The four Temple students home at the time had left the front door unlocked, allowing the three men believed to have been watching the house to walk right in, police said. With handguns trained on them, one of the students took a robber upstairs, where the student handed over an unspecified amount of cash and drugs. The armed men then fled the house on the 1500 block of Page Street, though not before taking the students' cellphones.

Such incidents were a regular event around Philadelphia's campuses last year, with enterprising criminals targeting student dealers who lacked the security typical of larger drug operations. But without explanation, the phenomenon had fallen off in the neighborhoods around Temple, in North Philadelphia, and around Drexel University and the University of Pennsylvania, in West Philadelphia, since the school year began, police said.

Capt. Branville Bard, whose 22d Police District covers Temple, suggested that students might be dealing less because of the earlier robberies.

"It's just speculation," he said. "This is the first case I've seen since September."

Before that, police reported seven drug-related home invasions around Temple over 11 months. And four such crimes were reported around Drexel over 17 months.

Temple students have long maintained an uneasy relationship with the high-crime neighborhoods surrounding them. And with more students choosing to live close to the university over the last decade - enamored of the prospect of living in Philadelphia and being close to its artistic and nightlife offerings - young men and women clad in red university sweatshirts and caps are becoming familiar sights for the largely low-income families living in the area around campus.

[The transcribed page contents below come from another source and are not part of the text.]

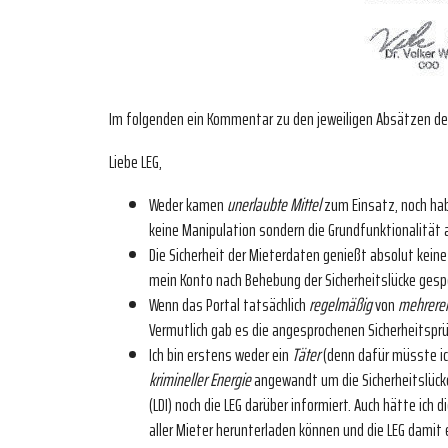
Im folgenden ein Kommentar zu den jeweiligen Absätzen de
Liebe LEG,
Weder kamen
unerlaubte Mittel
zum Einsatz, noch hab
keine Manipulation sondern die Grundfunktionalität a
Die Sicherheit der Mieterdaten genießt absolut kein
mein Konto nach Behebung der Sicherheitslücke gesper
Wenn das Portal tatsächlich
regelmäßig
von
mehreren
Vermutlich gab es die angesprochenen Sicherheitspr
Ich bin erstens weder ein
Täter
(denn dafür müsste ich
krimineller Energie
angewandt um die Sicherheitslüc
(LDI) noch die LEG darüber informiert. Auch hätte ich 
aller Mieter herunterladen können und die LEG damit 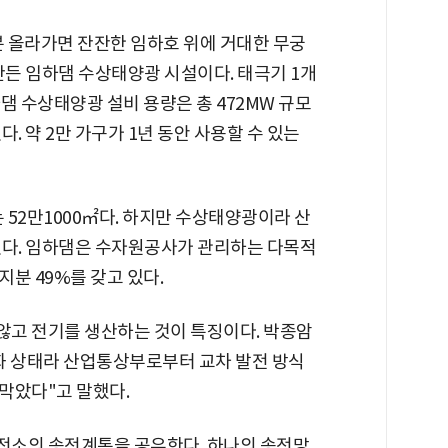
분 올라가면 잔잔한 임하호 위에 거대한 무궁
만든 임하댐 수상태양광 시설이다. 태극기 1개
댐 수상태양광 설비 용량은 총 472MW 규모
있다. 약 2만 가구가 1년 동안 사용할 수 있는
 52만1000㎡다. 하지만 수상태양광이라 산
있다. 임하댐은 수자원공사가 관리하는 다목적
분 49%를 갖고 있다.
고 전기를 생산하는 것이 특징이다. 박종암
화 상태라 산업통상부로부터 교차 발전 방식
막았다"고 말했다.
전소의 송전계통을 공유한다. 하나의 송전망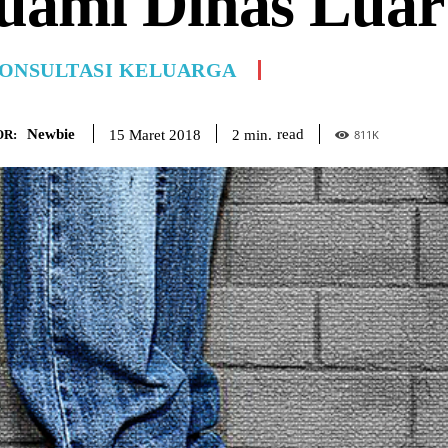
uami Dinas Luar
ONSULTASI KELUARGA
Newbie
read
2
min.
15 Maret 2018
R:
811
K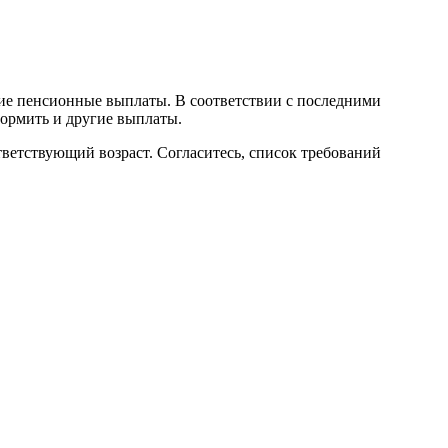
ие пенсионные выплаты. В соответствии с последними
ормить и другие выплаты.
ветствующий возраст. Согласитесь, список требований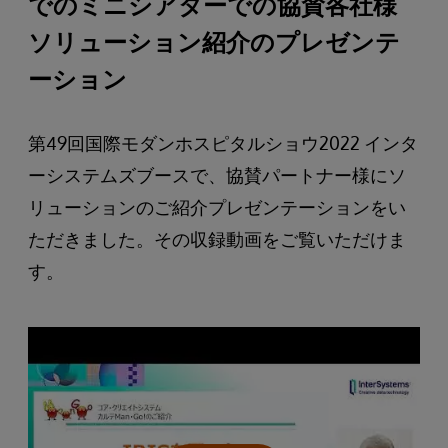
でのミニシアターでの協賛各社様
ソリューション紹介のプレゼンテ
ーション
第49回国際モダンホスピタルショウ2022 インタ
ーシステムズブースで、協賛パートナー様にソ
リューションのご紹介プレゼンテーションをい
ただきました。その収録動画をご覧いただけま
す。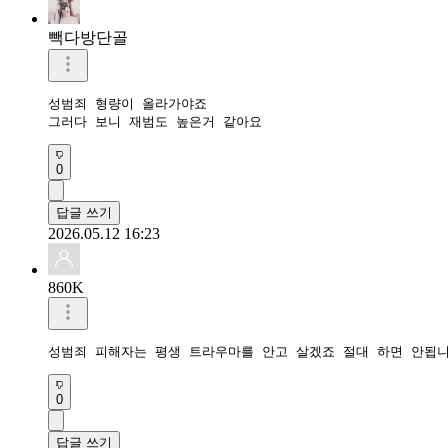
빽다방단골
성범죄 형량이 올라가야죠

그러다 보니 재범도 높은거 같아요
0
답글 쓰기
2026.05.12 16:23
860K
성범죄 피해자는 평생 트라우마를 안고 살겠죠 절대 하면 안됩
0
답글 쓰기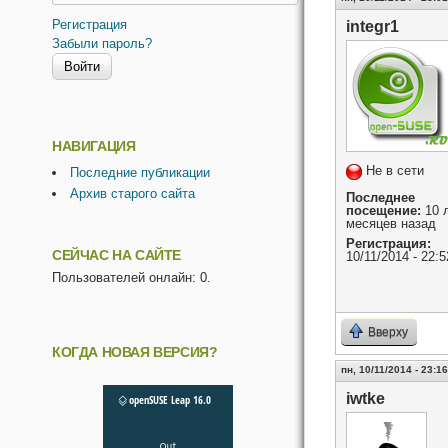
Регистрация
integr1
Забыли пароль?
НАВИГАЦИЯ
Не в сети
Последние публикации
Архив старого сайта
Последнее
посещение:
10 л
месяцев назад
Регистрация:
СЕЙЧАС НА САЙТЕ
10/11/2014 - 22:5
Пользователей онлайн: 0.
Вверху
КОГДА НОВАЯ ВЕРСИЯ?
пн, 10/11/2014 - 23:16
iwtke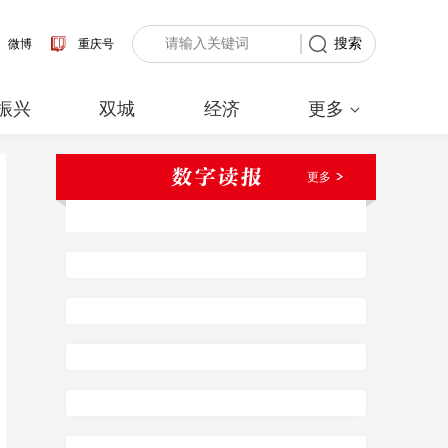
搜索
微博
重庆号
振兴
双城
经济
更多
更多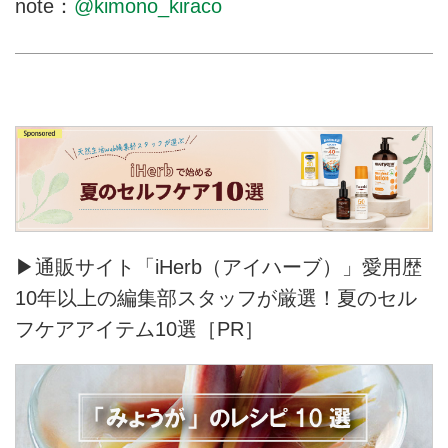
note：
@kimono_kiraco
▶通販サイト「iHerb（アイハーブ）」愛用歴
10年以上の編集部スタッフが厳選！夏のセル
フケアアイテム10選［PR］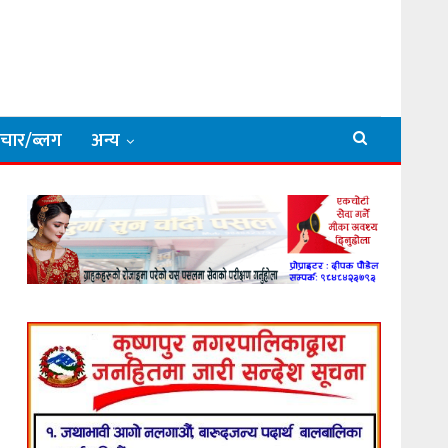
िचार/ब्लग
अन्य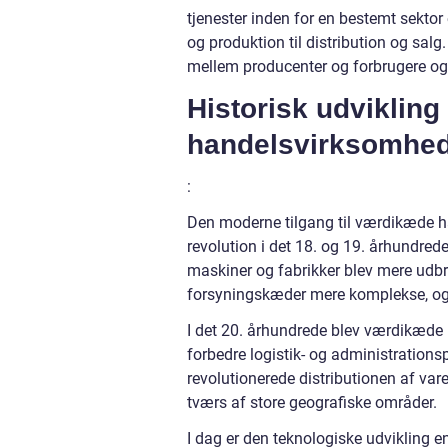
tjenester inden for en bestemt sektor 
og produktion til distribution og s
mellem producenter og forbrugere og si
Historisk udviklin
handelsvirksomhe
:
Den moderne tilgang til værdikæde ha
revolution i det 18. og 19. århundrede
maskiner og fabrikker blev mere udbr
forsyningskæder mere komplekse, og be
I det 20. århundrede blev værdikæde
forbedre logistik- og administrationsp
revolutionerede distributionen af var
tværs af store geografiske områder.
I dag er den teknologiske udvikling 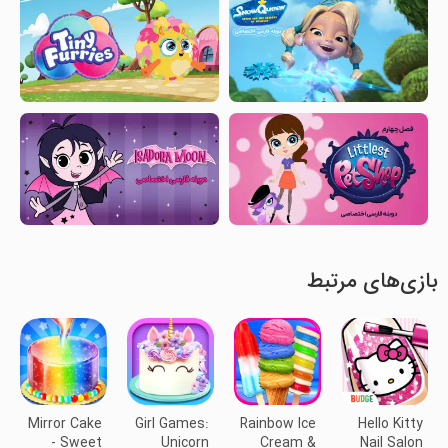
بازی‌های مرتبط
Mirror Cake
Girl Games:
Rainbow Ice
Hello Kitty
- Sweet
Unicorn
Cream &
Nail Salon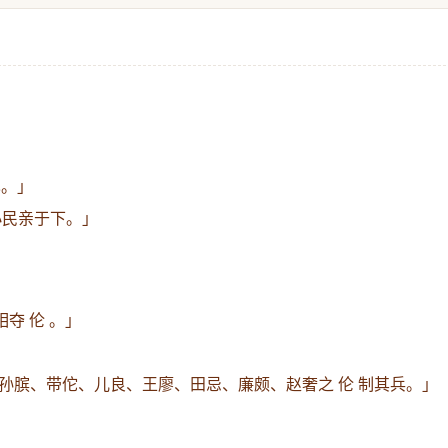
也。」
小民亲于下。」
夺 伦 。」
孙膑、带佗、儿良、王廖、田忌、廉颇、赵奢之 伦 制其兵。」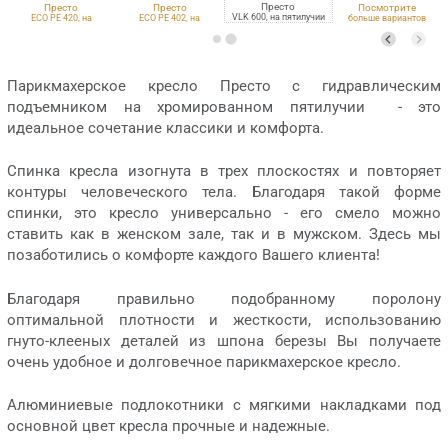
Престо
Престо
Престо
Посмотрите
VLK 600, на пятилучии
ECO PE 420, на
ECO PE 402, на
больше вариантов
пятилучии
пятилучии
обивки
Парикмахерское кресло Престо с гидравлическим
подъемником на хромированном пятилучии - это
идеальное сочетание классики и комфорта.
Спинка кресла изогнута в трех плоскостях и повторяет
контуры человеческого тела. Благодаря такой форме
спинки, это кресло универсально - его смело можно
ставить как в женском зале, так и в мужском. Здесь мы
позаботились о комфорте каждого Вашего клиента!
Благодаря правильно подобранному поролону
оптимальной плотности и жесткости, использованию
гнуто-клееных деталей из шпона березы Вы получаете
очень удобное и долговечное парикмахерское кресло.
Алюминиевые подлокотники с мягкими накладками под
основной цвет кресла прочные и надежные.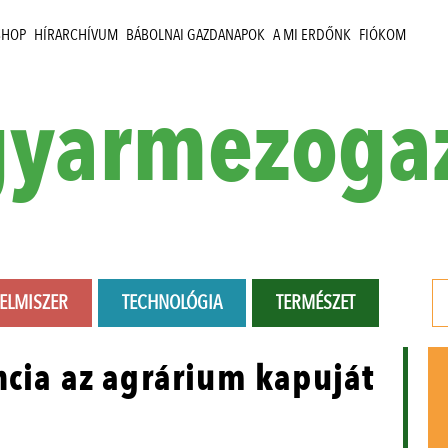
SHOP
HÍRARCHÍVUM
BÁBOLNAI GAZDANAPOK
A MI ERDŐNK
FIÓKOM
yarmezoga
LELMISZER
TECHNOLÓGIA
TERMÉSZET
ncia az agrárium kapuját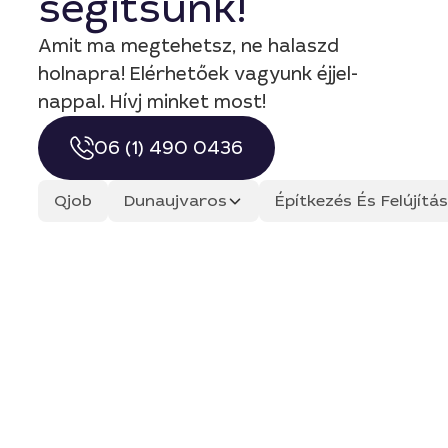
segítsünk!
Amit ma megtehetsz, ne halaszd
holnapra! Elérhetőek vagyunk éjjel-
nappal. Hívj minket most!
06 (1) 490 0436
Qjob
Dunaujvaros
Építkezés És Felújít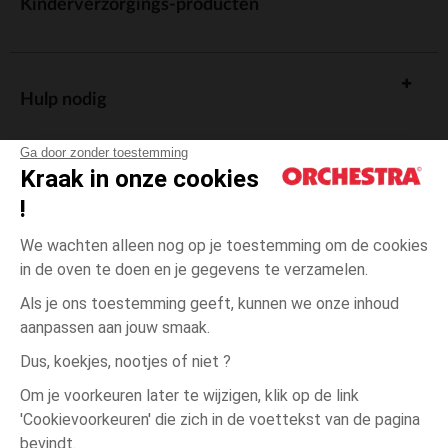
Kinderverzorgings-producten
Hulp nodig
Ga door zonder toestemming
Kraak in onze cookies
!
De cadeaukaart
We wachten alleen nog op je toestemming om de cookies
in de oven te doen en je gegevens te verzamelen.
Als je ons toestemming geeft, kunnen we onze inhoud
aanpassen aan jouw smaak.
Algemene verkoopsvoorwaarden
Dus, koekjes, nootjes of niet ?
Wettelijke bepalingen
*Commerciële aanbiedingen
Om je voorkeuren later te wijzigen, klik op de link
Persoonsgegevens
'Cookievoorkeuren' die zich in de voettekst van de pagina
Blanc
MAAT
Blanc
?
Cookies beheren
bevindt.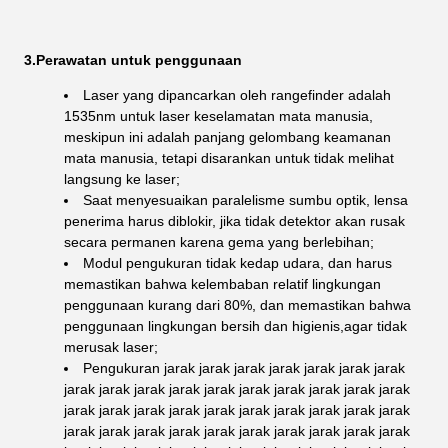
3.Perawatan untuk penggunaan
Laser yang dipancarkan oleh rangefinder adalah
1535nm untuk laser keselamatan mata manusia,
meskipun ini adalah panjang gelombang keamanan
mata manusia, tetapi disarankan untuk tidak melihat
langsung ke laser;
Saat menyesuaikan paralelisme sumbu optik, lensa
penerima harus diblokir, jika tidak detektor akan rusak
secara permanen karena gema yang berlebihan;
Modul pengukuran tidak kedap udara, dan harus
memastikan bahwa kelembaban relatif lingkungan
penggunaan kurang dari 80%, dan memastikan bahwa
penggunaan lingkungan bersih dan higienis,agar tidak
merusak laser;
Pengukuran jarak jarak jarak jarak jarak jarak jarak
jarak jarak jarak jarak jarak jarak jarak jarak jarak jarak
jarak jarak jarak jarak jarak jarak jarak jarak jarak jarak
jarak jarak jarak jarak jarak jarak jarak jarak jarak jarak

On Monday, with classes wrapping up for the year, students near the site of the robbery said that despite the surrounding crime, the neighborhood was relatively safe.

"This is a big city. And the majority of the students who come here are from suburban areas, and they think nothing of walking home at 11 o'clock at night after working on a paper or something," said Joe Herman, 22, a Temple senior. "Those kids were just being stupid. They brought people into their house they didn't know and they were selling drugs and got robbed. They know the area they live in. I can't feel bad for them."

One of the students robbed Sunday, Massimo Pulcini, 21, was charged Monday with drug possession with intent to distribute after police found marijuana in the house. Charges were also being finalized Monday evening against a man stopped shortly after the robbery within a couple of blocks of the Page Street home. Police say they believe he was involved in the crime.

The two other robbers remained at large Monday. One was described by Temple police as a black man age 18 to 25 with a chubby build, wearing a black hooded shirt. The other was described as a black man wearing a light-brown shirt with white lettering.

As news of the incident spread around campus Monday morning, university officials e-mailed students, urging them to keep doors and windows locked and to report to police any suspicious or criminal activity involving roommates or neighbors. University spokesman Ray Betzner said Temple police were working with city police to increase patrols in the area.

Betzner declined to comment on whether Pulcini would face disciplinary action from the university.

Police did not release the names of the two men and one woman who were in the house with Pulcini at the time of the robbery.

The situation facing Temple - trying to keep students safe in a low-income city setting - is one that Penn has spent the last 15 years trying to minimize through expansive real estate development projects in West Philadelphia, said Lt. John Walker of Southwest Detectives.

"When you push out into urban areas around Temple, you're pushing into neighborhoods that have been violent for years," he said. "Penn was very aggressive."

As Temple students started preparing for the beginning of finals on Thursday, some of their neighbors were still in shock.

Kiana Williams, 28, who lives near the crime scene, said she was stunned by the news of the robbery and arrests, adding that there were no signs of drug sales in the block.

"It's pretty nice around here. I would not expect something like that," Williams said of the robbery. "All I heard was that it was a home invasion. I kept saying to myself, 'Why would they go into a house like that?' I'm shocked. I'm still shocked."